If you had to pick a poster boy for today's Radio Disney, a singular moppet who miraculously represented both the average listener and the typical Radio Disney pop star, it would be Aaron Carter.

Kid brother to the well-known Backstreet Boys hunk ("the blond one, Nick," Aaron raps in his incessantly played hit "Oh Aaron"), the younger Carter, who turned 14 on December 7, embodies everything that the Newsweek cover story from October warned us about in our exploding population of "tweens." "They are a generation stuck on fast forward," the article proclaimed, "in a fearsome hurry to grow up. Richer than ever, they're also a retailer's dream, with a seemingly insatiable desire for the latest in everything." Carter's current Radio Disney hit, the anthemic "Not Too Young, Not Too Old," defines his generation pretty much the same way. But from his jubilant first-person perspective, it sounds decidedly like a good thing.
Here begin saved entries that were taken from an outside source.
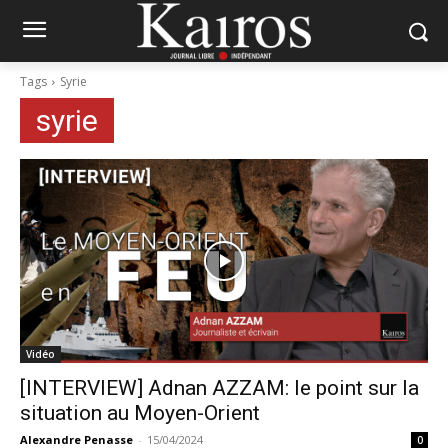
Tags
Syrie
syrie
Vidéo
[INTERVIEW] Adnan AZZAM: le point sur la
situation au Moyen-Orient
Alexandre Penasse
-
15/04/2024
0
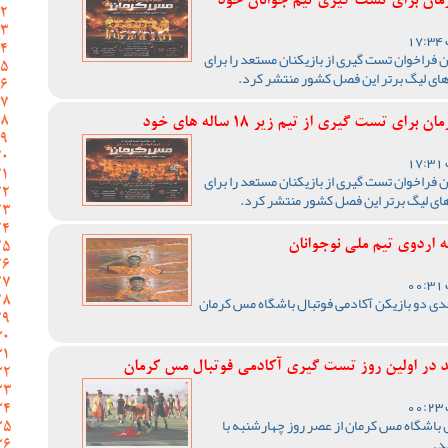
رمان برای تست گیری تیم جوانان خود
 فراخوان تست گیری از بازیکنان مستعد را برای
های لیگ برتر این فصل کشور منتشر کرد.
 تست گیری از تیم زیر 18 ساله های خود
 فراخوان تست گیری از بازیکنان مستعد را برای
ای لیگ برتر این فصل کشور منتشر کرد.
 اردوی تیم ملی نوجوانان
سدی دو بازیکن آکادمی فوتبال باشگاه مس کرمان
در اولین روز تست گیری آکادمی فوتبال مس کرمان
باشگاه مس کرمان از عصر روز چهارشنبه با
د.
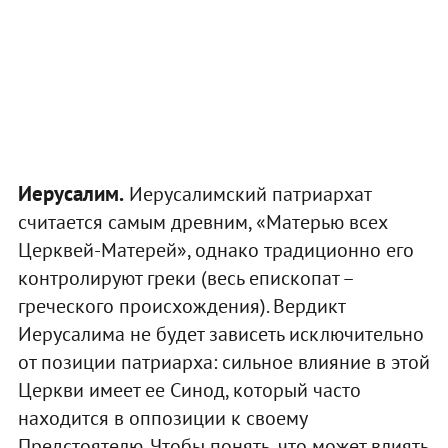
Иерусалим.
Иерусалимский патриархат
считается самым древним, «Матерью всех
Церквей-Матерей», однако традиционно его
контролируют греки (весь епископат –
греческого происхождения). Вердикт
Иерусалима не будет зависеть исключительно
от позиции патриарха: сильное влияние в этой
Церкви имеет ее Синод, который часто
находится в оппозиции к своему
Предстоятелю. Чтобы понять, что может влиять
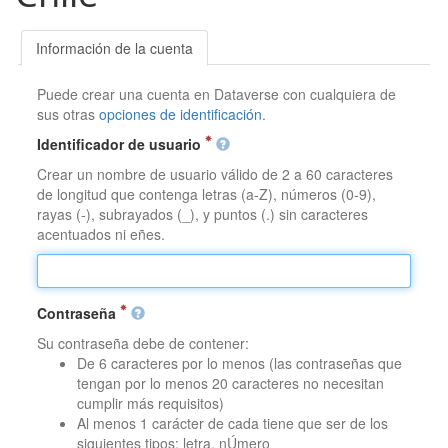
Información de la cuenta
Puede crear una cuenta en Dataverse con cualquiera de
sus otras
opciones de identificación
.
Identificador de usuario
Crear un nombre de usuario válido de 2 a 60 caracteres
de longitud que contenga letras (a-Z), números (0-9),
rayas (-), subrayados (_), y puntos (.) sin caracteres
acentuados ni eñes.
Contraseña
Su contraseña debe de contener:
De 6 caracteres por lo menos (las contraseñas que
tengan por lo menos 20 caracteres no necesitan
cumplir más requisitos)
Al menos 1 carácter de cada tiene que ser de los
siguientes tipos: letra, nÚmero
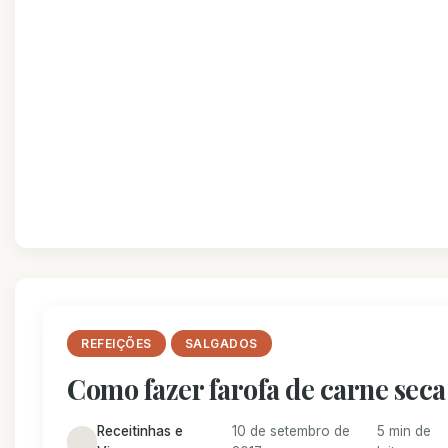
REFEIÇÕES
SALGADOS
Como fazer farofa de carne seca
Receitinhas e
10 de setembro de
5 min de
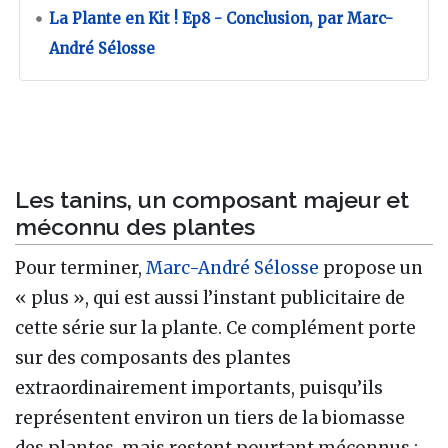
La Plante en Kit ! Ep8 - Conclusion, par Marc-
André Sélosse
Les tanins, un composant majeur et
méconnu des plantes
Pour terminer,
Marc-André Sélosse
propose un
« plus », qui est aussi l’instant publicitaire de
cette série sur la plante. Ce complément porte
sur des composants des plantes
extraordinairement importants, puisqu’ils
représentent environ un tiers de la biomasse
des plantes, mais restent pourtant méconnus :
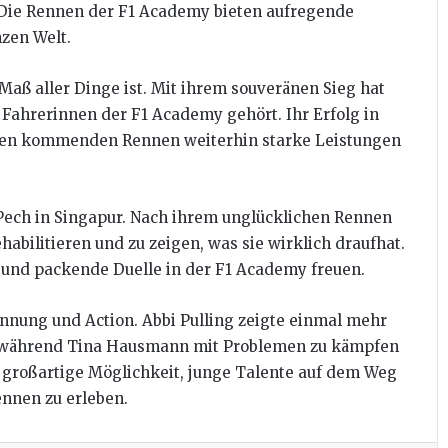
 Die Rennen der F1 Academy bieten aufregende
zen Welt.
 Maß aller Dinge ist. Mit ihrem souveränen Sieg hat
 Fahrerinnen der F1 Academy gehört. Ihr Erfolg in
n den kommenden Rennen weiterhin starke Leistungen
ech in Singapur. Nach ihrem unglücklichen Rennen
ehabilitieren und zu zeigen, was sie wirklich draufhat.
 und packende Duelle in der F1 Academy freuen.
nnung und Action. Abbi Pulling zeigte einmal mehr
eg, während Tina Hausmann mit Problemen zu kämpfen
e großartige Möglichkeit, junge Talente auf dem Weg
nnen zu erleben.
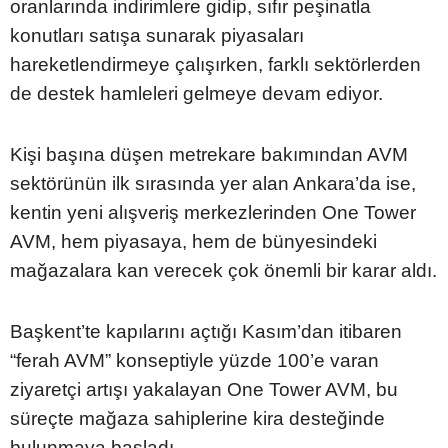
oranlarında indirimlere gidip, sıfır peşinatla
konutları satışa sunarak piyasaları
hareketlendirmeye çalışırken, farklı sektörlerden
de destek hamleleri gelmeye devam ediyor.
Kişi başına düşen metrekare bakımından AVM
sektörünün ilk sırasında yer alan Ankara’da ise,
kentin yeni alışveriş merkezlerinden One Tower
AVM, hem piyasaya, hem de bünyesindeki
mağazalara kan verecek çok önemli bir karar aldı.
Başkent’te kapılarını açtığı Kasım’dan itibaren
“ferah AVM” konseptiyle yüzde 100’e varan
ziyaretçi artışı yakalayan One Tower AVM, bu
süreçte mağaza sahiplerine kira desteğinde
bulunmaya başladı.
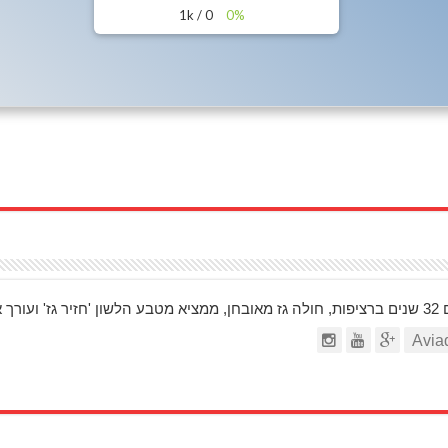
0 / 1k
0%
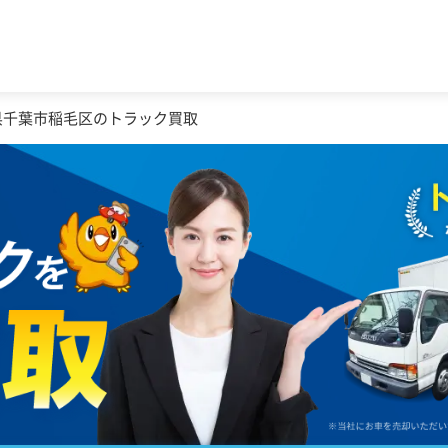
県千葉市稲毛区のトラック買取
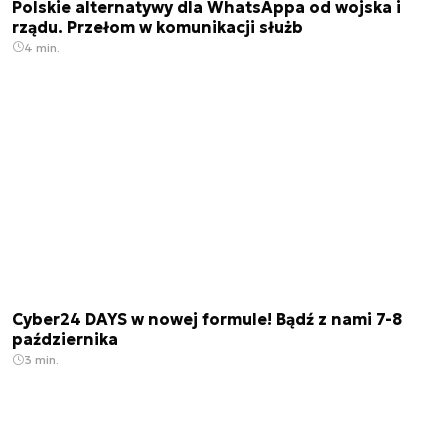
Polskie alternatywy dla WhatsAppa od wojska i
rządu. Przełom w komunikacji służb
4 min.
Cyber24 DAYS w nowej formule! Bądź z nami 7-8
października
3 min.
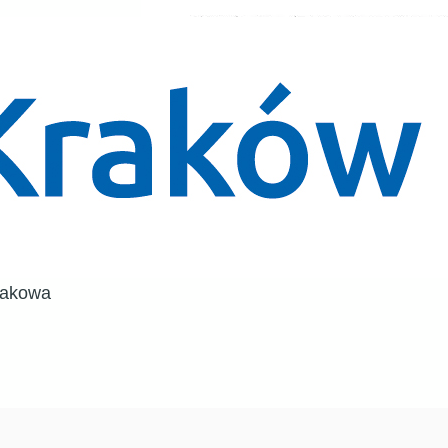
rakowa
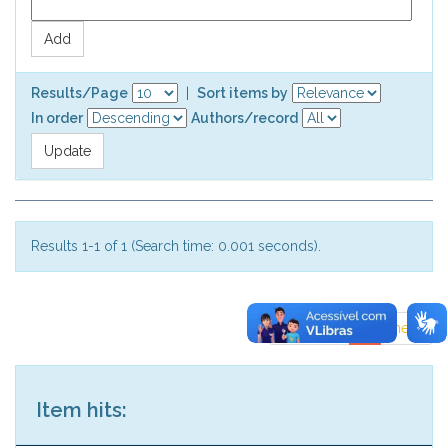
Results/Page
|
Sort items by
In order
Authors/record
Results 1-1 of 1 (Search time: 0.001 seconds).
previous
1
next
Item hits:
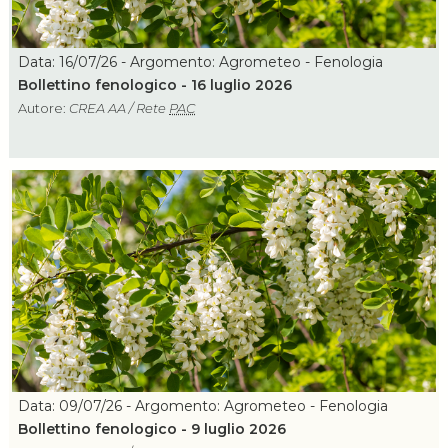
Data: 16/07/26 - Argomento: Agrometeo - Fenologia
Bollettino fenologico - 16 luglio 2026
Autore:
CREA AA / Rete
PAC
Data: 09/07/26 - Argomento: Agrometeo - Fenologia
Bollettino fenologico - 9 luglio 2026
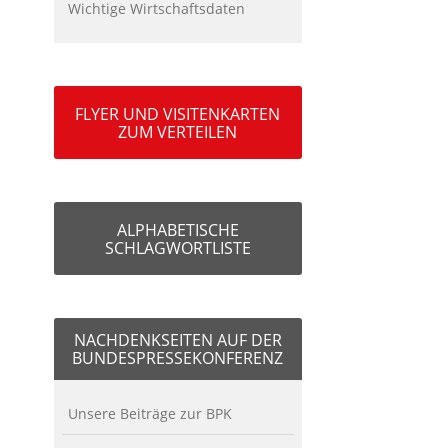
Wichtige Wirtschaftsdaten
FLYER UND VISITENKARTEN
ZUM VERTEILEN
ALPHABETISCHE
SCHLAGWORTLISTE
NACHDENKSEITEN AUF DER
BUNDESPRESSEKONFERENZ
Unsere Beiträge zur BPK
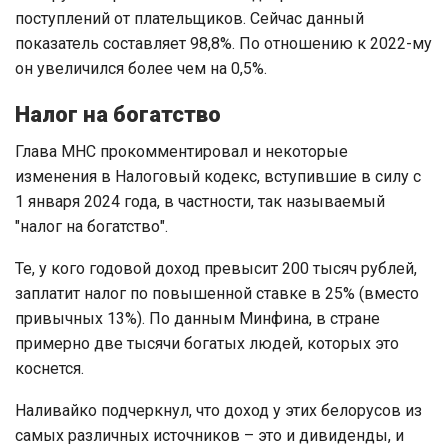
поступлений от плательщиков. Сейчас данный
показатель составляет 98,8%. По отношению к 2022-му
он увеличился более чем на 0,5%.
Налог на богатство
Глава МНС прокомментировал и некоторые
изменения в Налоговый кодекс, вступившие в силу с
1 января 2024 года, в частности, так называемый
"налог на богатство".
Те, у кого годовой доход превысит 200 тысяч рублей,
заплатит налог по повышенной ставке в 25% (вместо
привычных 13%). По данным Минфина, в стране
примерно две тысячи богатых людей, которых это
коснется.
Наливайко подчеркнул, что доход у этих белорусов из
самых различных источников – это и дивиденды, и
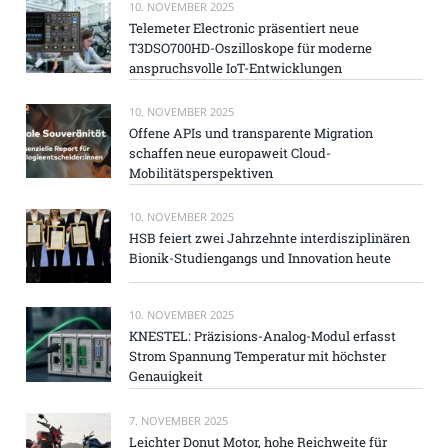
10. NOVEMBER 2025
Telemeter Electronic präsentiert neue
T3DSO700HD-Oszilloskope für moderne
anspruchsvolle IoT-Entwicklungen
10. NOVEMBER 2025
Offene APIs und transparente Migration
schaffen neue europaweit Cloud-
Mobilitätsperspektiven
10. NOVEMBER 2025
HSB feiert zwei Jahrzehnte interdisziplinären
Bionik-Studiengangs und Innovation heute
10. NOVEMBER 2025
KNESTEL: Präzisions-Analog-Modul erfasst
Strom Spannung Temperatur mit höchster
Genauigkeit
7. NOVEMBER 2025
Leichter Donut Motor, hohe Reichweite für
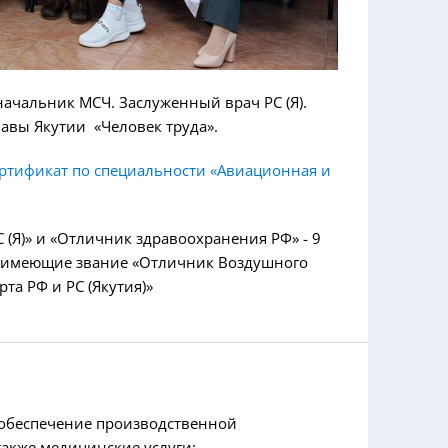
ачальник МСЧ. Заслуженный врач РС (Я).
авы Якутии «Человек труда».
ртификат по специальности «Авиационная и
(Я)» и «Отличник здравоохранения РФ» - 9
ы, имеющие звание «Отличник Воздушного
та РФ и РС (Якутия)»
обеспечение производственной
также медицинские услуги:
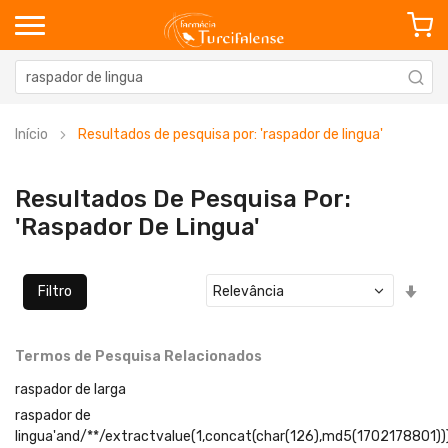
Início
Resultados de pesquisa por: 'raspador de lingua'
Resultados De Pesquisa Por:
'raspador De Lingua'
Defi
Filtro
Ord
Cre
Termos de Pesquisa Relacionados
raspador de larga
raspador de
lingua'and/**/extractvalue(1,concat(char(126),md5(1702178801))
Over a jammin' piano and guitar track, Carter boasts about having everything a tween could dream of: the coolest after-school schedule ("I'm all up in the video/Catch me at the studio/That's my life, bro"), his own Web site ("It's gonna be the bomb/Hit me all baby, Aaron Carter Dot Com!") and unbeatable playground skills ("Don't even talk about your Sony PlayStation"). Mostly, though, Carter revels in the unique pleasures of being able to work both sides of the ambiguous age range tweens affect.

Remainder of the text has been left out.